PLEASE NOTE: it is NOT required that you have experience in all these areas! The MATE Center takes your skills and tries to best match them to available internships.
Supporting documents that are required to submit the online application form must be in .doc, .docx, .pdf, .jpg, or .txt format. These documents are:
A cover letter describing your ideal internship, career goals, why you would like to become a marine technician and skills / academic background (Click here for a cover letter guide) and addressed to Nandita Sarkar, MATE Internship Coordinator, Monterey Peninsula College, 980 Fremont St., Monterey CA 93940.
An unofficial transcript
Letter(s) of recommendation from an instructor, academic advisor, or employer. NOTE: Ideally, we prefer a letter from an instructor and one from an employer who can speak to your work ethic.

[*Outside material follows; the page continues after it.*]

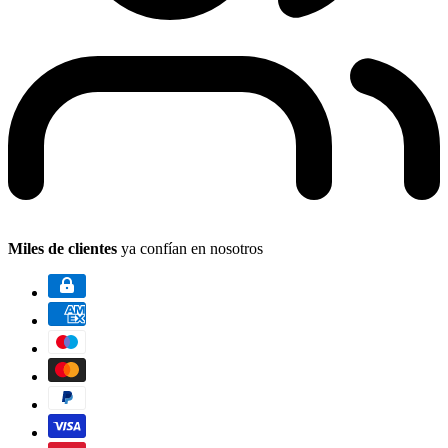
Miles de clientes
ya confían en nosotros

Three MATE Internship Alumni (Gregg Diffendale 2008, current Hercules ROV Pilot, Alex Kavanaugh, 2011, current Argus ROV Pilot, Rachel Gaines, 2011, current Argus ROV Pilot) and 2012 intern Tara Willis on the E/V Nautilus
Where do past MATE interns work now?
Click here to see a list of the MATE Internship Program alumni who participated in UNOLS, USCG, or Ocean Drilling Program research cruises and where they are now.
What if I am not interested in an at-sea internship or what if I am not accepted this year?

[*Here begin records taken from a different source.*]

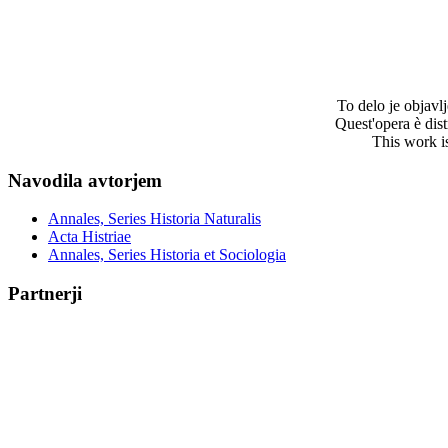
To delo je objav
Quest'opera è dis
This work i
Navodila avtorjem
Annales, Series Historia Naturalis
Acta Histriae
Annales, Series Historia et Sociologia
Partnerji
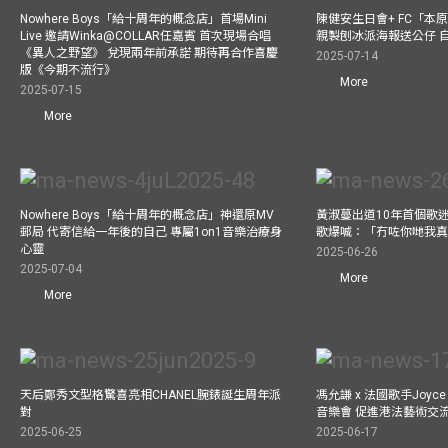
Nowhere Boys「給十周年的概念店」首場Mini
陳健安生日會+ FC「本
Live 邀請Winka@COLLAR任嘉賓 首次現場合唱
親製刨冰派海報送公仔 
《異人之野望》 兌現兩年前承諾 期待再合作喜慶
2025-07-14
版《今期不流行》
More
2025-07-15
More
Nowhere Boys「給十周年的概念店」神還原MV
黃淑蔓出道10年首個歌迷聚
郵局 代寄信給一年後的自己 專屬1on1音樂治療身
歌爆喊：「冇咗你哋我
心靈
2025-06-26
2025-07-04
More
More
天后鄭秀文型格驚喜亮相CHANEL腕錶誕生周年派
馮允謙 x 法國歌手Joyce
對
音樂會 促進港法藝術交
2025-06-25
2025-06-17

Students are welcome to apply in multiple years. In addition, the MATE Center maintains an extensive list of marine technical internships. Please click here to learn about other internships in this area that may interest you.
To see a list of the Knowledge and Skills Interns typically learn click here.
Funding for this REU site is provide by the National Science Foundation’s Division of Ocean Science's located in Arlington, VA. The NSF contact for this program is Lisa Rom, elrom@NSF.gov or 703-292-7709. NSF does not handle REU applications; please contact each REU site directly for application information.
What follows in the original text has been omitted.